[Data section]
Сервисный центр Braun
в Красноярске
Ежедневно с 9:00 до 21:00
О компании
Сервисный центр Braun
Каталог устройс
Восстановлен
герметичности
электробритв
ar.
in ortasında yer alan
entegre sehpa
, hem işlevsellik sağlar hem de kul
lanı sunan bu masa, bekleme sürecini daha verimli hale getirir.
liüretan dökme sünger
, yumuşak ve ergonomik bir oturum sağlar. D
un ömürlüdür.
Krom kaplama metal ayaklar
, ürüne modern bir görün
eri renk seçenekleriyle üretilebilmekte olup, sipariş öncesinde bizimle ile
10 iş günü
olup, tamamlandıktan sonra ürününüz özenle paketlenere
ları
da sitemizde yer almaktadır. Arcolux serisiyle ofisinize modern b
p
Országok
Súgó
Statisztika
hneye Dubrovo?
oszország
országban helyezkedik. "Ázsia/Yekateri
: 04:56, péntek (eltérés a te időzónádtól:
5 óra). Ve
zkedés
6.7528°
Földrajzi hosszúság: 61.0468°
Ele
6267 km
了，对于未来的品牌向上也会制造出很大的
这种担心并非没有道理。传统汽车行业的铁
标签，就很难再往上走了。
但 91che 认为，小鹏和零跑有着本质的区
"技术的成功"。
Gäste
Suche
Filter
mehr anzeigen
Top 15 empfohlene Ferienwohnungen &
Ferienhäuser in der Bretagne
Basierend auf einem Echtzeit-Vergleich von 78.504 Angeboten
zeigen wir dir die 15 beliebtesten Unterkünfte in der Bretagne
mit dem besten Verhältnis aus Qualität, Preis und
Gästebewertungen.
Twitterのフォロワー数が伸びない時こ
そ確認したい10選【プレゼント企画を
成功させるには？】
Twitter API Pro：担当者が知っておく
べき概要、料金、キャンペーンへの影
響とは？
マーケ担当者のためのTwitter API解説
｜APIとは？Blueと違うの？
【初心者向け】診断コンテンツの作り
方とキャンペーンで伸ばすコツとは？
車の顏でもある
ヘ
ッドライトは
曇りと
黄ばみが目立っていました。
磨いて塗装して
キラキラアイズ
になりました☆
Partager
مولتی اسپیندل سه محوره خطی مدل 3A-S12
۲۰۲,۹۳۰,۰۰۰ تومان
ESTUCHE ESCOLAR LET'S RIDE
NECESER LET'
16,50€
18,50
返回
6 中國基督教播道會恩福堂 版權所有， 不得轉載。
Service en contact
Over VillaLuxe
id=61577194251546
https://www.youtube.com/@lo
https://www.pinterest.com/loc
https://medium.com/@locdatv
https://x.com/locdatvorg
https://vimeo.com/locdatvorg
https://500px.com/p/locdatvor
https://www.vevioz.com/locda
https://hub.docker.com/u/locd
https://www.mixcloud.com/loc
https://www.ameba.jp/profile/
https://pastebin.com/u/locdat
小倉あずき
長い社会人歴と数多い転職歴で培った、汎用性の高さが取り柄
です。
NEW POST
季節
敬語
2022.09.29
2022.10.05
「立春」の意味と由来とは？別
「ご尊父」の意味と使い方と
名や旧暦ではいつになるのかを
[/Data section]
## Problem
The expected response is the full set of records, reproduced exactly.

## Answer to this problem
Сервисный центр Braun
в Красноярске
Ежедневно с 9:00 до 21:00
О компании
Сервисный центр Braun
Каталог устройс
Восстановлен
герметичности
электробритв
ar.
in ortasında yer alan
entegre sehpa
, hem işlevsellik sağlar hem de kul
lanı sunan bu masa, bekleme sürecini daha verimli hale getirir.
liüretan dökme sünger
, yumuşak ve ergonomik bir oturum sağlar. D
un ömürlüdür.
Krom kaplama metal ayaklar
, ürüne modern bir görün
eri renk seçenekleriyle üretilebilmekte olup, sipariş öncesinde bizimle ile
10 iş günü
olup, tamamlandıktan sonra ürününüz özenle paketlenere
ları
da sitemizde yer almaktadır. Arcolux serisiyle ofisinize modern b
p
Országok
Súgó
Statisztika
hneye Dubrovo?
oszország
országban helyezkedik. "Ázsia/Yekateri
: 04:56, péntek (eltérés a te időzónádtól:
5 óra). Ve
zkedés
6.7528°
Földrajzi hosszúság: 61.0468°
Ele
6267 km
了，对于未来的品牌向上也会制造出很大的
这种担心并非没有道理。传统汽车行业的铁
标签，就很难再往上走了。
但 91che 认为，小鹏和零跑有着本质的区
"技术的成功"。
Gäste
Suche
Filter
mehr anzeigen
Top 15 empfohlene Ferienwohnungen &
Ferienhäuser in der Bretagne
Basierend auf einem Echtzeit-Vergleich von 78.504 Angeboten
zeigen wir dir die 15 beliebtesten Unterkünfte in der Bretagne
mit dem besten Verhältnis aus Qualität, Preis und
Gästebewertungen.
Twitterのフォロワー数が伸びない時こ
そ確認したい10選【プレゼント企画を
成功させるには？】
Twitter API Pro：担当者が知っておく
べき概要、料金、キャンペーンへの影
響とは？
マーケ担当者のためのTwitter API解説
｜APIとは？Blueと違うの？
【初心者向け】診断コンテンツの作り
方とキャンペーンで伸ばすコツとは？
車の顏でもある
ヘ
ッドライトは
曇りと
黄ばみが目立っていました。
磨いて塗装して
キラキラアイズ
になりました☆
Partager
مولتی اسپیندل سه محوره خطی مدل 3A-S12
۲۰۲,۹۳۰,۰۰۰ تومان
ESTUCHE ESCOLAR LET'S RIDE
NECESER LET'
16,50€
18,50
返回
6 中國基督教播道會恩福堂 版權所有， 不得轉載。
Service en contact
Over VillaLuxe
id=61577194251546
https://www.youtube.com/@lo
https://www.pinterest.com/loc
https://medium.com/@locdatv
https://x.com/locdatvorg
https://vimeo.com/locdatvorg
https://500px.com/p/locdatvor
https://www.vevioz.com/locda
https://hub.docker.com/u/locd
https://www.mixcloud.com/loc
https://www.ameba.jp/profile/
https://pastebin.com/u/locdat
小倉あずき
長い社会人歴と数多い転職歴で培った、汎用性の高さが取り柄
です。
NEW POST
季節
敬語
2022.09.29
2022.10.05
「立春」の意味と由来とは？別
「ご尊父」の意味と使い方と
名や旧暦ではいつになるのかを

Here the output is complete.